PEREMPUAN sering disebut lebih mengandalkan perasaan dan sukar menyampaikan apa yang dirasakan. Akan tetapi, tidak demikian halnya dengan 823 perempuan yang tinggal di bantaran Sungai Ciliwung. Mereka berani mengungkapkan isi hati selama bertahun-tahun tinggal di wilayah kumuh tersebut.

Termasuk ketika anggota Sekolah Perempuan tersebut menghadiri Festival Budaya Perempuan di Gelanggang Remaja Jakarta Timur, Kamis (8/12). Tujuh orang yang menjadi perwakilan mereka bahkan berani mengungkapkan keluhan yang mereka goreskan dengan tinta di selembar kertas dan membacakannya di panggung festival.
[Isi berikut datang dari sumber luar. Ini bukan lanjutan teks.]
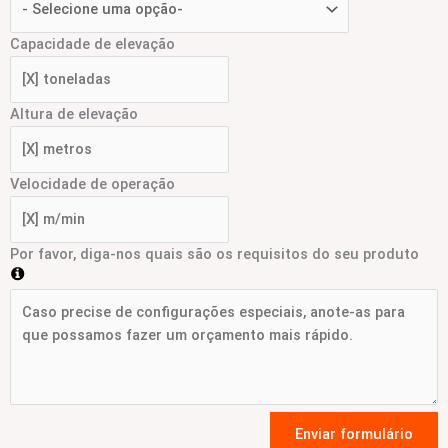
Capacidade de elevação
Altura de elevação
Velocidade de operação
Por favor, diga-nos quais são os requisitos do seu produto
Enviar formulário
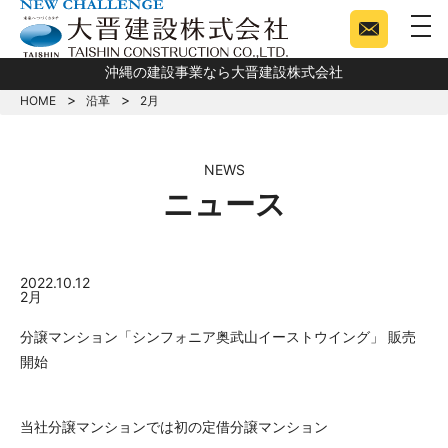
togg
沖縄の建設事業なら大晋建設株式会社
HOME
沿革
2月
NEWS
ニュース
2022.10.12
2月
分譲マンション「シンフォニア奥武山イーストウイング」 販売
開始
当社分譲マンションでは初の定借分譲マンション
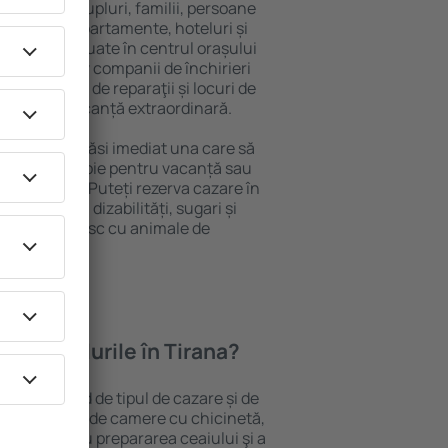
 persoană, cupluri, familii, persoane
i pot sta în apartamente, hoteluri și
e și sunt situate în centrul orașului
iere, inclusiv companii de închirieri
ine, centre de reparaţii și locuri de
antează o vacanță extraordinară.
Tirana, veţi găsi imediat una care să
t ce aveți nevoie pentru vacanță sau
nația aleasă. Puteți rezerva cazare în
rsoanele cu dizabilități, sugari și
care călătoresc cu animale de
feră hotelurile în Tirana?
 Tirana depind de tipul de cazare și de
pot beneficia de camere cu chicinetă,
ensile pentru prepararea ceaiului şi a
"Saya tinggal di Kelurahan Bidara Cina, tepatnya di bantaran Kali Ciliwung. Setiap tahun dapat air banjir. Sebenarnya saya miris dengan tempat tinggal yang sekarang. Tapi, tidak banyak uang untuk beli rumah di daerah lain," kata Siti Hasnawati yang mendapat giliran terakhir setelah enam temannya lebih dulu.
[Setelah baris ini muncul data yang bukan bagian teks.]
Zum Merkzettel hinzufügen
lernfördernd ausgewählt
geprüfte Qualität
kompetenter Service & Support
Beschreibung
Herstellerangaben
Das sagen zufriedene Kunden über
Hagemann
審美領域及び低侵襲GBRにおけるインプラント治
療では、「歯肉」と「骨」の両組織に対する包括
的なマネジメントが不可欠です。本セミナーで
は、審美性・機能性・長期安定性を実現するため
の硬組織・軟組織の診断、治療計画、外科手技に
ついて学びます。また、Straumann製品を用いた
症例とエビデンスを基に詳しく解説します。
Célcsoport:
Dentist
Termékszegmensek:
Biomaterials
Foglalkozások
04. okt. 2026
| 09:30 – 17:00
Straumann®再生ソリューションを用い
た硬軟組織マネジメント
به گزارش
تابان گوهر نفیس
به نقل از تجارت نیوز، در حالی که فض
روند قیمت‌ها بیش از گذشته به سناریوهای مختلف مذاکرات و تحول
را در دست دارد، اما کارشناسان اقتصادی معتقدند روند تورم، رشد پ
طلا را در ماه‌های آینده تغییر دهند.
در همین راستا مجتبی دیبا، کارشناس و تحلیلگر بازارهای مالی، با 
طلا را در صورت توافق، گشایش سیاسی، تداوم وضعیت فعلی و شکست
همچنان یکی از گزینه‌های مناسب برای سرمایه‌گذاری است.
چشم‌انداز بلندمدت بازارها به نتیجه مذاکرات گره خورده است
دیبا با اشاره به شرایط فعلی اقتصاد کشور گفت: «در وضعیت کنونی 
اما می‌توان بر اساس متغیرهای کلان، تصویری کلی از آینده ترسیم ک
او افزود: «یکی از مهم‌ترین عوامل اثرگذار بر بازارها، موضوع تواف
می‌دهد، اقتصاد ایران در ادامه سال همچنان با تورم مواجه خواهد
Selama dua tahun terakhir, Siti dan anggota Sekolah Perempuan lainnya telah membuat 1.001 surat yang sebagian besar berisi cerita duka selama hidup mereka. Sebagian isi surat lainnya ada yang bersyukur atas nikmat yang mereka terima dan membuat lebih beruntung daripada anggota lainnya.

Salah satunya Nurul Huda yang menuliskan, 'Allah memberikan rezeki kepada kami melalui usaha orangtua kami sehingga kehidupan kami dapat lebih baik'.
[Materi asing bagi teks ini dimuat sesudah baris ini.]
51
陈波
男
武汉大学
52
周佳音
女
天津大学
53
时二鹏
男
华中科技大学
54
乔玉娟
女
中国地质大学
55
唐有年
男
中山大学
Bahkan, sebagian dari 1.001 surat Perempuan Ciliwung yang sehari-hari kebanyakan bekerja sebagai buruh cuci dan ibu rumah tangga itu sempat dipajang selama festival berlangsung. Tentu saja jeritan maupun rumpian perempuan pinggiran Ciliwung tersebut menarik keingintahuan pengunjung festival.

Di antara curahan hati itu, ada yang ditulis panjang lebar dan ada yang sangat singkat, seperti yang diungkapkan Nurul. Ada juga yang sulit dibaca karena tulisan tangannya tidak bagus.

Sementara itu, mimik pengunjung yang membaca surat-surat tersebut terlihat terkejut karena sebagian besar cerita yang mereka baca sangat menyedihkan. Salah satunya, cerita bahwa ada anak perempuan yang kakeknya beristri dua, tukang judi, dan suka melakukan kekerasan terhadap istri pertamanya. Bahkan, semua penghasilan si kakek dilimpahkan kepada istri kedua.

Menurut Direktur Institut Kapal Perempuan Misiyah, Festival Budaya Perempuan merupakan bagian dari Kampanye 16 Hari Antikekerasan terhadap Perempuan. Gelaran acara itu juga untuk menunjukkan kepada semua orang bahwa masalah perempuan yang dahulu dianggap aib harus dicarikan solusi. (Budi Ernanto/J-2)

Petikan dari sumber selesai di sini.